On the evening of October 18, Hoda Darwish complained of breathing problems immediately after a teargas canister of the kind used only by Israeli security forces exploded near her home, her sons, Youssef and Kareem Darwish, told Human Rights Watch. Her condition worsened, and at approximately 3:30 a.m., her sons tried to take her to the hospital by car, ordinarily a 1.5 kilometer drive that would have taken six minutes, they said.

However, police had closed three of four exits from Issawiya to vehicular traffic, including both western roads leading most directly to the hospital. The brothers drove 1.4 kilometers, at least five minutes in the opposite direction, to the only exit open to cars, on the eastern end of the neighborhood, where police were searching each car, said Youssef, the elder brother. Yelling that they had a medical emergency, they drove slowly around the line of cars, filled with workers on their way to early-morning jobs. Receiving no response from the Israeli police officers on the checkpoint, they came to within four meters of the checkpoint. At that point, police officers ordered them to stop and fired shots in the air.

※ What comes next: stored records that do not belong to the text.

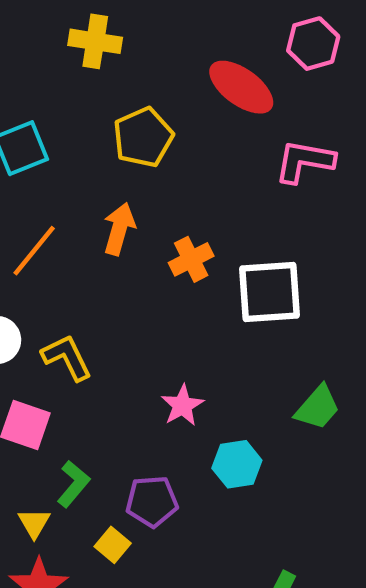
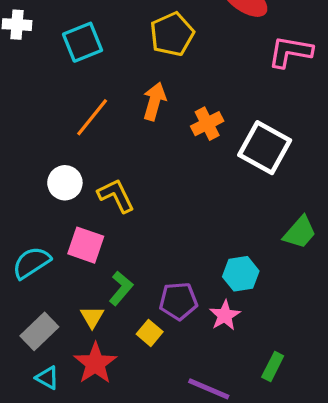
white square: (270, 292) -> (265, 148), turned 33
pink star: (182, 405) -> (225, 315), moved

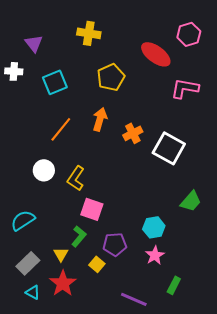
yellow L-shape: (116, 196) -> (76, 178), turned -120
pink square: (86, 245) -> (92, 209), moved
pink star: (225, 315) -> (155, 255), moved

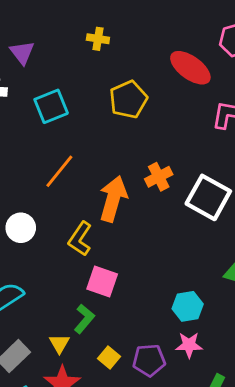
yellow cross: (89, 33) -> (98, 39), size x0.7
orange arrow: (100, 119) -> (113, 199), moved, size x1.4
white circle: (44, 170) -> (21, 228), moved
purple pentagon: (115, 244) -> (149, 360), moved
pink star: (155, 255) -> (189, 345), turned 30

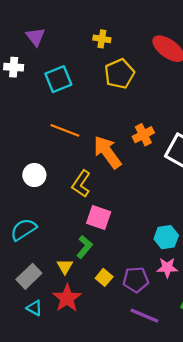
yellow cross: (98, 39) -> (102, 39), moved
orange line: (59, 171) -> (65, 130), turned 72
orange arrow: (113, 199) -> (107, 152), turned -52

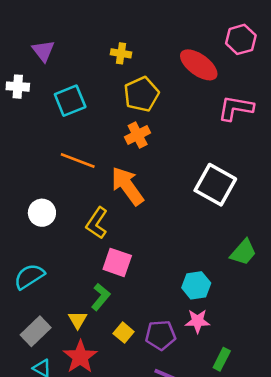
orange cross: (143, 135) -> (138, 135), moved

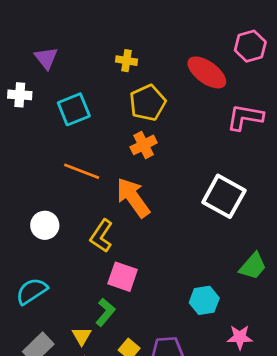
pink star: (197, 321) -> (240, 337), moved

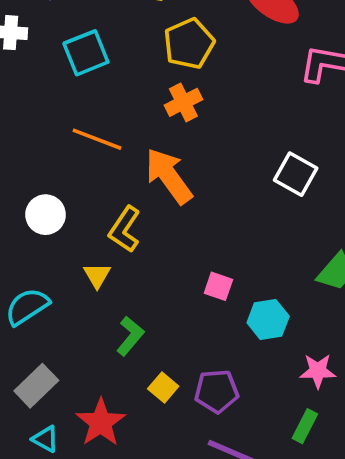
white square: (224, 196) -> (296, 174), size x0.7
pink square: (123, 277) -> (218, 286), moved, size x0.7
yellow triangle: (82, 336) -> (97, 275), moved

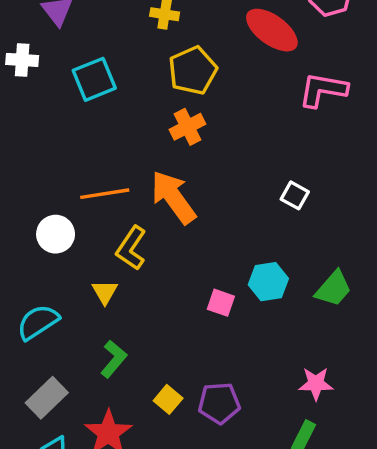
orange line: (97, 139) -> (105, 194), moved, turned -30
white square: (296, 174) -> (295, 195), size x0.7
cyan hexagon: (268, 319) -> (268, 282), moved
green L-shape: (130, 336) -> (114, 359), moved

“We got out of the car,” said Youssef, who was driving. “They took Kareem [the younger son], pointing guns at both of us, pushed him against the wall and searched him. I was screaming that my mother can’t get out of the car, that she’s unconscious.”

Youssef said that after a further delay following their search the police officers looked into the car, saw his mother’s condition, and let the car pass. They said that police delayed them at the checkpoint for a total of about a half-hour, although they also acknowledged that in their distress over the situation, they did not record the time. The brothers drove an additional five kilometers, at least 10 minutes, to make a detour around the neighborhood due to the road closures and reach Hadassah Hospital, where doctors pronounced their mother dead.

A hospital death certificate listed the cause of death as “prolonged ventricular fibrillation” and “sudden cardiac death,” with the time of death listed as 4:50 a.m.

The police spokesman, Mickey Rosenfeld, when asked about the woman’s death by Human Rights Watch on October 19, said that he was not familiar with the incident. When asked if police had instituted special procedures for emergency cases, he said that there were no new procedures but that ambulances were allowed through the checkpoint without delay.

Palestinians living in East Jerusalem hold Israeli residence, meaning that, in addition to their right to travel within the occupied West Bank, they have a right to move freely throughout Israel.

That right can be restricted to further legitimate security goals, but any limitation must be proportional to the danger being confronted, taking into account the impact that the measure has on those affected. Discriminatory measures disproportionately targeting entire communities should be avoided. Israel needs to ensure that any restrictions on movement do not violate other rights, including access to medical care.

“Security measures to protect against attacks should be proportional,” Bashi said. “Israel should take care to ensure that any restrictions do not prevent timely access to health services.”